The Financial Stability Board, the oversight group of the world’s central banks, is working to mitigate the risks caused by early termination by lengthening the time required to suspend such contracts.
The Financial Stability Board has asked the International Swaps and Derivatives Association “to try to eliminate some of the challenges that are caused by the Isda Master Agreement during an attempted resolution,” said Stephen O'Connor, Isda chairman. “We are cooperating with them and we have representatives from the buy side and sell side working on the language, and also the way forward in an attempt to execute a protocol to implement that language.

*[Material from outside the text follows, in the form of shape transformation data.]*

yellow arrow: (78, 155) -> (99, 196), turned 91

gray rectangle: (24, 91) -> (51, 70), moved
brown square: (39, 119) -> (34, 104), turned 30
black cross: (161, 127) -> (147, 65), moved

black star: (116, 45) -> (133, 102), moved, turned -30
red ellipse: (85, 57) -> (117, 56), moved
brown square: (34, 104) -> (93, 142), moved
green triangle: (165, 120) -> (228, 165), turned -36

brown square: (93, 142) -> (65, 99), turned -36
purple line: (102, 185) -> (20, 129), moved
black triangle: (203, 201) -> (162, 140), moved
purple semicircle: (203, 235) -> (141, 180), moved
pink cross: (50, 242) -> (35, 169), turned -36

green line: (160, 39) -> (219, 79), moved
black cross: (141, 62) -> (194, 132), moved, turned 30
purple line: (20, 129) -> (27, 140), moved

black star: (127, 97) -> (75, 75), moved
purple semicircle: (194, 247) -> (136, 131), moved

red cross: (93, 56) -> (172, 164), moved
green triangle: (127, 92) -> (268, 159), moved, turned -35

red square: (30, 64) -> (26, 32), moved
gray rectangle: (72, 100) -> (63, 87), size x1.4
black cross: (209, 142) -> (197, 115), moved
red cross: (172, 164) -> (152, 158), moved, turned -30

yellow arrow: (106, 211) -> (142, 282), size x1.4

That's something that's very important to the global regulatory community and we are responding to get that done.”
At issue are the early termination rights of derivatives counterparties to banks, many of whose operating subsidiaries are counterparties to large volumes of OTC derivatives that provide for an event of default based on the insolvency of the parent holding company.
The U.S. currently operates its resolution regime for U.S. banks with a 24-hour suspension period. The Federal Reserve is working with the FDIC and global regulators, financial firms, and other financial market participants to develop a protocol to the Isda Master Agreement to address the impediments to resolvability caused by early termination rights, Federal Reserve governor Daniel Tarullo told the Senate Banking Committee on Tuesday.
The Financial Stability Board will be reporting progress on this effort in the fall, he added.
U.S. regulators are concerned that foreign subsidiaries and branches of banks may have contractual rights and substantial economic incentives to terminate those contracts as soon as the U.S. parent bank enters resolution. This could render a resolution unworkable by resulting in the disorderly unwind of an otherwise viable foreign subsidiary and the disruption of critical intra-affiliate activities that rely on the failing subsidiary.
“The challenge would be compounded in a bankruptcy resolution, because derivatives and other qualifying financial contracts are exempt from the automatic stay under bankruptcy law, regardless of whether the contracts are governed by U.S. or foreign law,” Tarullo said.